Your assignment: Please output the entries below without altering a single character.

Source data:
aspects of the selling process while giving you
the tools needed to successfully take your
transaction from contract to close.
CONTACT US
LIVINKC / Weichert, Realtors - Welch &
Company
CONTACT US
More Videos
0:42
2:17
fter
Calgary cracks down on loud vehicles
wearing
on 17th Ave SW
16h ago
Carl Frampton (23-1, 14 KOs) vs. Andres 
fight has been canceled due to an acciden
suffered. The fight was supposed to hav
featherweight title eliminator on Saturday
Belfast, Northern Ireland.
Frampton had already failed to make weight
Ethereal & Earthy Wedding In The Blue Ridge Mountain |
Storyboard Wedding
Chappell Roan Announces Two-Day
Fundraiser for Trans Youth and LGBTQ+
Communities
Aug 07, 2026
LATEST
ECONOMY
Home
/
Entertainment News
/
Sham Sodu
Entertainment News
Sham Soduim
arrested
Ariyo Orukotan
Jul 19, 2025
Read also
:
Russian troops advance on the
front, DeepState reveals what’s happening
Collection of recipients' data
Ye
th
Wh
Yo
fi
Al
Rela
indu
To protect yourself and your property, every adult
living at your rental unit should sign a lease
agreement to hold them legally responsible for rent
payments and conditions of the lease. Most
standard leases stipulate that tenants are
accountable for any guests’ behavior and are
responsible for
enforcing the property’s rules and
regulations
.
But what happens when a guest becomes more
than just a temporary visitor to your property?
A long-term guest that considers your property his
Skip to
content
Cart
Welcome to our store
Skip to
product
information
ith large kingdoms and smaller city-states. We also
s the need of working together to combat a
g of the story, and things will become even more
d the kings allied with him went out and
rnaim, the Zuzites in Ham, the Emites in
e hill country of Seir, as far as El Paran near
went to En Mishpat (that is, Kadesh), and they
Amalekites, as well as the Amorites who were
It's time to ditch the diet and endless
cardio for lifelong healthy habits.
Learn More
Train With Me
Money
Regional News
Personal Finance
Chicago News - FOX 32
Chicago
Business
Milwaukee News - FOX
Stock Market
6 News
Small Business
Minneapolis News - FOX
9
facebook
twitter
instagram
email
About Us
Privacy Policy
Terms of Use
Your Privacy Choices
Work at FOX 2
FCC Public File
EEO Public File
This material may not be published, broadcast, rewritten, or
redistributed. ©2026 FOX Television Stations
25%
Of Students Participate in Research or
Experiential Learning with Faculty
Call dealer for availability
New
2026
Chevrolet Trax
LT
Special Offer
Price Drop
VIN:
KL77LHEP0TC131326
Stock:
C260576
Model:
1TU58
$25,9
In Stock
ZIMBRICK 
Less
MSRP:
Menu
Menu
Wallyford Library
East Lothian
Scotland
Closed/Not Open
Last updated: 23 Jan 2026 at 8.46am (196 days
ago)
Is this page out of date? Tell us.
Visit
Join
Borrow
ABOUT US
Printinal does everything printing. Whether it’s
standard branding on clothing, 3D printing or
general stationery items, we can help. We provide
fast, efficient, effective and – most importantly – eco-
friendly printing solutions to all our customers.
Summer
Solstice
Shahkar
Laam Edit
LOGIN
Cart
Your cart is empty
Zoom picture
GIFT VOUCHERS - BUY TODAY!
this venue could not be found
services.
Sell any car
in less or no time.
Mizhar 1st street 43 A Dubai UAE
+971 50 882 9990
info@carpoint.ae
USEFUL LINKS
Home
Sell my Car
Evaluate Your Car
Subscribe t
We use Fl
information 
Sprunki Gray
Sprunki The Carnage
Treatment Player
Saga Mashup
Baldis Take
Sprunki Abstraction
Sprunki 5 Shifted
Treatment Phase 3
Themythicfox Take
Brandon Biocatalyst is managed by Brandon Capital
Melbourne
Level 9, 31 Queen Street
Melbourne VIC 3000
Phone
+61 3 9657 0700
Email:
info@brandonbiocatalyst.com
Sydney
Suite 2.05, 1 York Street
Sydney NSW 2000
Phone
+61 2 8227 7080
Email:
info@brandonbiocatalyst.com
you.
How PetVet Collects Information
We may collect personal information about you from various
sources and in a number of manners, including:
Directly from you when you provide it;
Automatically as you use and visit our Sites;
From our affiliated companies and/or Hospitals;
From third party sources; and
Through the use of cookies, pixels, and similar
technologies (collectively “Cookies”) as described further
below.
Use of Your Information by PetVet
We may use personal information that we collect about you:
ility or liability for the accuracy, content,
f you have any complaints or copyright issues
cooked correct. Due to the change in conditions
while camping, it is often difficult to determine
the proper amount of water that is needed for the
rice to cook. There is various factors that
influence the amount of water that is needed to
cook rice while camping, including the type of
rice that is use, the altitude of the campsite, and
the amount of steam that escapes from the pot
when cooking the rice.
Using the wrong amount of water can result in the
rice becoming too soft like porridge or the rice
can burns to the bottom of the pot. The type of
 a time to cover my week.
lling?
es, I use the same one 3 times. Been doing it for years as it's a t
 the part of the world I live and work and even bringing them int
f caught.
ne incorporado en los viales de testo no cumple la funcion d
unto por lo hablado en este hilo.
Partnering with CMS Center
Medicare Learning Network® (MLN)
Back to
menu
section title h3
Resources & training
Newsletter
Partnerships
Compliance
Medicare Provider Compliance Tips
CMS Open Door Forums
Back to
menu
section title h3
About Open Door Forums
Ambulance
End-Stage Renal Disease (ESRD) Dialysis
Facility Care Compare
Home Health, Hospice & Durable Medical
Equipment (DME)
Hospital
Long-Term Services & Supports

Your solution:
aspects of the selling process while giving you
the tools needed to successfully take your
transaction from contract to close.
CONTACT US
LIVINKC / Weichert, Realtors - Welch &
Company
CONTACT US
More Videos
0:42
2:17
fter
Calgary cracks down on loud vehicles
wearing
on 17th Ave SW
16h ago
Carl Frampton (23-1, 14 KOs) vs. Andres 
fight has been canceled due to an acciden
suffered. The fight was supposed to hav
featherweight title eliminator on Saturday
Belfast, Northern Ireland.
Frampton had already failed to make weight
Ethereal & Earthy Wedding In The Blue Ridge Mountain |
Storyboard Wedding
Chappell Roan Announces Two-Day
Fundraiser for Trans Youth and LGBTQ+
Communities
Aug 07, 2026
LATEST
ECONOMY
Home
/
Entertainment News
/
Sham Sodu
Entertainment News
Sham Soduim
arrested
Ariyo Orukotan
Jul 19, 2025
Read also
:
Russian troops advance on the
front, DeepState reveals what’s happening
Collection of recipients' data
Ye
th
Wh
Yo
fi
Al
Rela
indu
To protect yourself and your property, every adult
living at your rental unit should sign a lease
agreement to hold them legally responsible for rent
payments and conditions of the lease. Most
standard leases stipulate that tenants are
accountable for any guests’ behavior and are
responsible for
enforcing the property’s rules and
regulations
.
But what happens when a guest becomes more
than just a temporary visitor to your property?
A long-term guest that considers your property his
Skip to
content
Cart
Welcome to our store
Skip to
product
information
ith large kingdoms and smaller city-states. We also
s the need of working together to combat a
g of the story, and things will become even more
d the kings allied with him went out and
rnaim, the Zuzites in Ham, the Emites in
e hill country of Seir, as far as El Paran near
went to En Mishpat (that is, Kadesh), and they
Amalekites, as well as the Amorites who were
It's time to ditch the diet and endless
cardio for lifelong healthy habits.
Learn More
Train With Me
Money
Regional News
Personal Finance
Chicago News - FOX 32
Chicago
Business
Milwaukee News - FOX
Stock Market
6 News
Small Business
Minneapolis News - FOX
9
facebook
twitter
instagram
email
About Us
Privacy Policy
Terms of Use
Your Privacy Choices
Work at FOX 2
FCC Public File
EEO Public File
This material may not be published, broadcast, rewritten, or
redistributed. ©2026 FOX Television Stations
25%
Of Students Participate in Research or
Experiential Learning with Faculty
Call dealer for availability
New
2026
Chevrolet Trax
LT
Special Offer
Price Drop
VIN:
KL77LHEP0TC131326
Stock:
C260576
Model:
1TU58
$25,9
In Stock
ZIMBRICK 
Less
MSRP:
Menu
Menu
Wallyford Library
East Lothian
Scotland
Closed/Not Open
Last updated: 23 Jan 2026 at 8.46am (196 days
ago)
Is this page out of date? Tell us.
Visit
Join
Borrow
ABOUT US
Printinal does everything printing. Whether it’s
standard branding on clothing, 3D printing or
general stationery items, we can help. We provide
fast, efficient, effective and – most importantly – eco-
friendly printing solutions to all our customers.
Summer
Solstice
Shahkar
Laam Edit
LOGIN
Cart
Your cart is empty
Zoom picture
GIFT VOUCHERS - BUY TODAY!
this venue could not be found
services.
Sell any car
in less or no time.
Mizhar 1st street 43 A Dubai UAE
+971 50 882 9990
info@carpoint.ae
USEFUL LINKS
Home
Sell my Car
Evaluate Your Car
Subscribe t
We use Fl
information 
Sprunki Gray
Sprunki The Carnage
Treatment Player
Saga Mashup
Baldis Take
Sprunki Abstraction
Sprunki 5 Shifted
Treatment Phase 3
Themythicfox Take
Brandon Biocatalyst is managed by Brandon Capital
Melbourne
Level 9, 31 Queen Street
Melbourne VIC 3000
Phone
+61 3 9657 0700
Email:
info@brandonbiocatalyst.com
Sydney
Suite 2.05, 1 York Street
Sydney NSW 2000
Phone
+61 2 8227 7080
Email:
info@brandonbiocatalyst.com
you.
How PetVet Collects Information
We may collect personal information about you from various
sources and in a number of manners, including:
Directly from you when you provide it;
Automatically as you use and visit our Sites;
From our affiliated companies and/or Hospitals;
From third party sources; and
Through the use of cookies, pixels, and similar
technologies (collectively “Cookies”) as described further
below.
Use of Your Information by PetVet
We may use personal information that we collect about you:
ility or liability for the accuracy, content,
f you have any complaints or copyright issues
cooked correct. Due to the change in conditions
while camping, it is often difficult to determine
the proper amount of water that is needed for the
rice to cook. There is various factors that
influence the amount of water that is needed to
cook rice while camping, including the type of
rice that is use, the altitude of the campsite, and
the amount of steam that escapes from the pot
when cooking the rice.
Using the wrong amount of water can result in the
rice becoming too soft like porridge or the rice
can burns to the bottom of the pot. The type of
 a time to cover my week.
lling?
es, I use the same one 3 times. Been doing it for years as it's a t
 the part of the world I live and work and even bringing them int
f caught.
ne incorporado en los viales de testo no cumple la funcion d
unto por lo hablado en este hilo.
Partnering with CMS Center
Medicare Learning Network® (MLN)
Back to
menu
section title h3
Resources & training
Newsletter
Partnerships
Compliance
Medicare Provider Compliance Tips
CMS Open Door Forums
Back to
menu
section title h3
About Open Door Forums
Ambulance
End-Stage Renal Disease (ESRD) Dialysis
Facility Care Compare
Home Health, Hospice & Durable Medical
Equipment (DME)
Hospital
Long-Term Services & Supports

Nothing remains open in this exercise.